What this task involves: Copy out exactly, from the entries that follow, the line holding "safeguards like watermarks", the line holding "Size-wise, it’s also one of the more compact", and all lines between them, but no pictures.

Records excerpted from a collection:
Segment Open
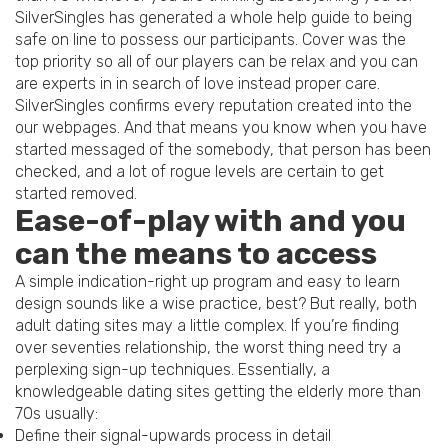
SilverSingles has generated a whole help guide to being
safe on line to possess our participants. Cover was the
top priority so all of our players can be relax and you can
are experts in in search of love instead proper care.
SilverSingles confirms every reputation created into the
our webpages. And that means you know when you have
started messaged of the somebody, that person has been
checked, and a lot of rogue levels are certain to get
started removed.
Ease-of-play with and you
can the means to access
A simple indication-right up program and easy to learn
design sounds like a wise practice, best? But really, both
adult dating sites may a little complex. If you’re finding
over seventies relationship, the worst thing need try a
perplexing sign-up techniques. Essentially, a
knowledgeable dating sites getting the elderly more than
70s usually:
Define their signal-upwards process in detail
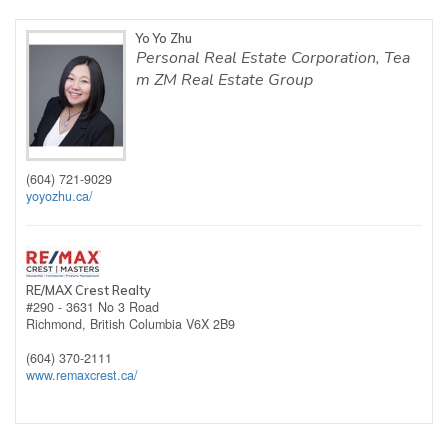
Yo Yo Zhu
Personal Real Estate Corporation, Tea
m ZM Real Estate Group
(604) 721-9029
yoyozhu.ca/
RE/MAX Crest Realty
#290 - 3631 No 3 Road
Richmond,
British Columbia
V6X 2B9
(604) 370-2111
www.remaxcrest.ca/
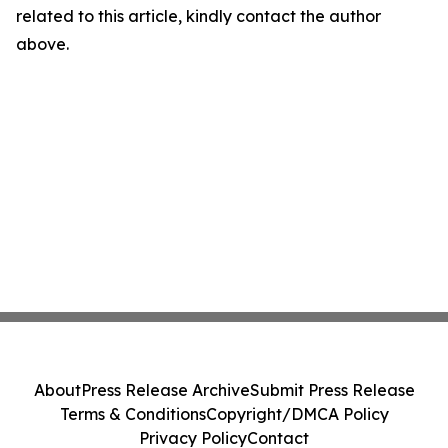
related to this article, kindly contact the author
above.
About
Press Release Archive
Submit Press Release
Terms & Conditions
Copyright/DMCA Policy
Privacy Policy
Contact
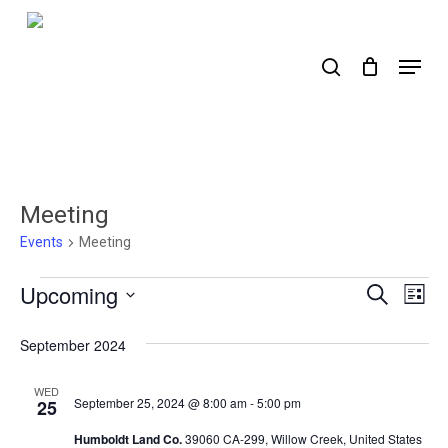
Skip
to
search
Menu
main
content
Meeting
Events
Meeting
Events
Upcoming
Events
Ev
Search
List
Select
Search
Vi
date.
September 2024
Nav
and
Views
WED
September 25, 2024 @ 8:00 am
-
5:00 pm
25
Naviga
Humboldt Land Co.
39060 CA-299, Willow Creek, United States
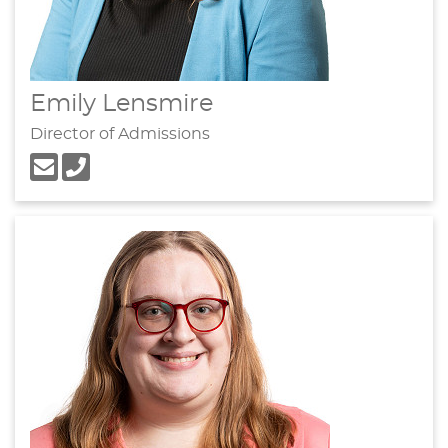
Emily Lensmire
Director of Admissions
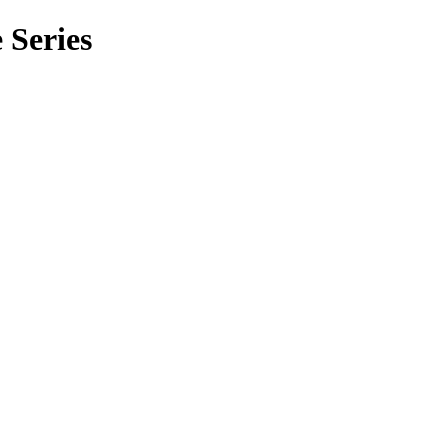
 Series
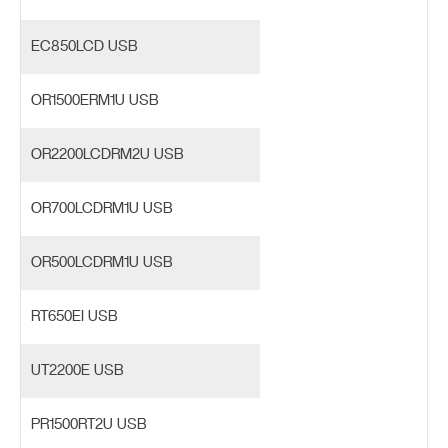
EC850LCD USB
OR1500ERM1U USB
OR2200LCDRM2U USB
OR700LCDRM1U USB
OR500LCDRM1U USB
RT650EI USB
UT2200E USB
PR1500RT2U USB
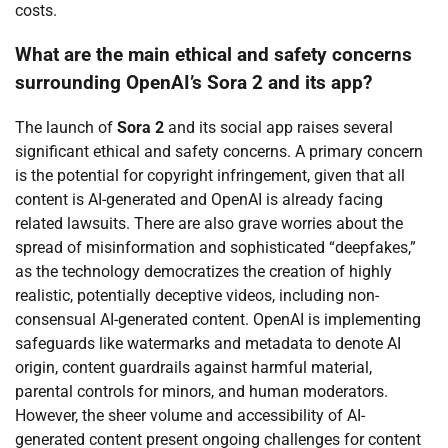
costs.
What are the main ethical and safety concerns
surrounding OpenAI’s Sora 2 and its app?
The launch of
Sora 2
and its social app raises several
significant ethical and safety concerns. A primary concern
is the potential for copyright infringement, given that all
content is AI-generated and OpenAI is already facing
related lawsuits. There are also grave worries about the
spread of misinformation and sophisticated “deepfakes,”
as the technology democratizes the creation of highly
realistic, potentially deceptive videos, including non-
consensual AI-generated content. OpenAI is implementing
safeguards like watermarks and metadata to denote AI
origin, content guardrails against harmful material,
parental controls for minors, and human moderators.
However, the sheer volume and accessibility of AI-
generated content present ongoing challenges for content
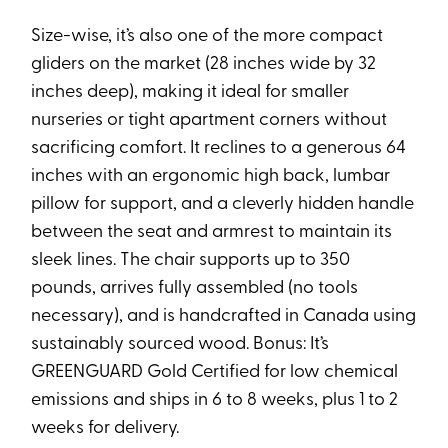
Size-wise, it’s also one of the more compact
gliders on the market (28 inches wide by 32
inches deep), making it ideal for smaller
nurseries or tight apartment corners without
sacrificing comfort. It reclines to a generous 64
inches with an ergonomic high back, lumbar
pillow for support, and a cleverly hidden handle
between the seat and armrest to maintain its
sleek lines. The chair supports up to 350
pounds, arrives fully assembled (no tools
necessary), and is handcrafted in Canada using
sustainably sourced wood. Bonus: It’s
GREENGUARD Gold Certified for low chemical
emissions and ships in 6 to 8 weeks, plus 1 to 2
weeks for delivery.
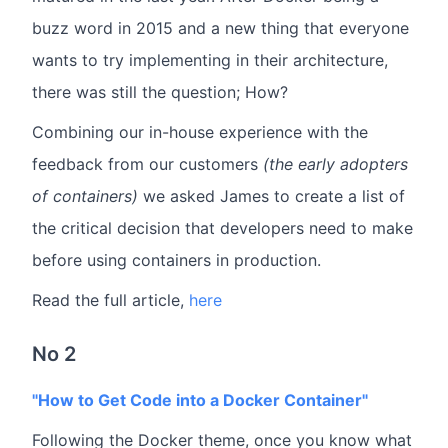
buzz word in 2015 and a new thing that everyone
wants to try implementing in their architecture,
there was still the question; How?
Combining our in-house experience with the
feedback from our customers
(the early adopters
of containers)
we asked James to create a list of
the critical decision that developers need to make
before using containers in production.
Read the full article,
here
No 2
"How to Get Code into a Docker Container"
Following the Docker theme, once you know what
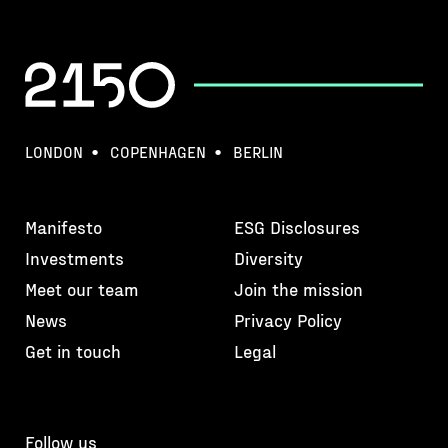
LONDON
COPENHAGEN
BERLIN
Manifesto
ESG Disclosures
Investments
Diversity
Meet our team
Join the mission
News
Privacy Policy
Get in touch
Legal
Follow us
Segment Closed
Solution to this problem:
safeguards like watermarks and metadata to denote AI
origin, content guardrails against harmful material,
parental controls for minors, and human moderators.
However, the sheer volume and accessibility of AI-
generated content present ongoing challenges for content
Size-wise, it’s also one of the more compact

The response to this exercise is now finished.